«Questi drammi si evitano se non voltiamo la faccia»

San Marzano, dopo l’addio alla piccola Lidia parte l’appello della Caritas Don Alessandro Cirillo: «Scaricare tutto sulle istituzioni è sintomo di indifferenza»

SAN MARZANO SUL SARNO. I palloncini bianchi liberati nel cielo sono stati l’ultimo saluto a Lidia. I funerali della bimba di tre anni si sono tenuti ieri pomeriggio nel cimitero. Circa duecento persone hanno voluto tributarle l’ultimo abbraccio, tanti rumeni ma anche «tantissimi cittadini di San Marzano», ha detto il sindaco Cosimo Annunziata. A presiedere la liturgia con il rito ortodosso padre Bogdan Filip, guida della comunità rumena nel salernitano.

Intanto sulla vicenda interviene la Caritas. La solitudine, l’abbandono e l’emarginazione sono emergenze sociali pari, se non peggiori, alla crisi economica e alla necessità di mettere un piatto a tavola. Nessuno, dunque, può voltare la faccia. Non lo facciano le istituzioni, ma non devono farlo nemmeno i semplici cittadini, a loro il compito di essere “sentinelle sul territorio”. Il sollecito arriva da don Alessandro Cirillo, direttore della Caritas diocesana Nocera Inferiore-Sarno. Chissà che le cose non sarebbero andate diversamente per Lidia, la bambina di tre anni arrivata morta all’ospedale “Martiri del Villa Malta” di Sarno, se qualcuno si fosse maggiormente interessato alla condizione di disagio vissuta dalla piccolina e dalla sua famiglia. «Bisogna evitare che tante persone cadano nella solitudine della propria esistenza e pensare di più a quanti vivono da soli», ha detto il sacerdote. «Ci fa riflettere la cronaca di questi giorni. La triste vicenda di Lidia ci fa dire che la povertà non è solo quella dell’essenziale per vivere, ma è anche di affetti: solitudine, marginalità nelle condizioni di vita». Da qui l’appello a tutti.

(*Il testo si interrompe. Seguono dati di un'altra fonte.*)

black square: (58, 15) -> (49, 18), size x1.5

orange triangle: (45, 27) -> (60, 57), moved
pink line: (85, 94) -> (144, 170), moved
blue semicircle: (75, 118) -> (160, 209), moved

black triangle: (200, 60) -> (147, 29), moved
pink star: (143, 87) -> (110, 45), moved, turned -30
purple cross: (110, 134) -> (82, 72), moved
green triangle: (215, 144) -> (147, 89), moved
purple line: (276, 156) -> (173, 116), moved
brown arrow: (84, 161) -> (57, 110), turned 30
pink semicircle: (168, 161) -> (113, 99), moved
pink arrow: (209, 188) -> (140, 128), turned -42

«Il mio invito è di non lasciare il compito di assistenza solo a chi, come istituzioni e realtà ecclesiale, deve animare sul territorio la carità. Tutti siamo chiamati ad essere sentinelle sul territorio. La carità diventi reale. Tutti siamo chiamati ad essere antenne che si interrogano se accanto vive qualcuno che se la sta passando male e provi a fare qualcosa. Dobbiamo farci apostoli, samaritani di carità».

La cronaca deve insegnare anche questo: non solo indignarsi, parlare e discutere, ma agire concretamente. «Così facendo – ha chiosato – forse avremo meno realtà drammatiche, così come quelle che viviamo. La vicenda di questa piccola ci fa capire che tanti drammi si possono evitare se ritorniamo alla dimensione del cortile, luogo dove condividere gioie e dolore e attese e speranze di vita e rispondere ai bisogni del prossimo».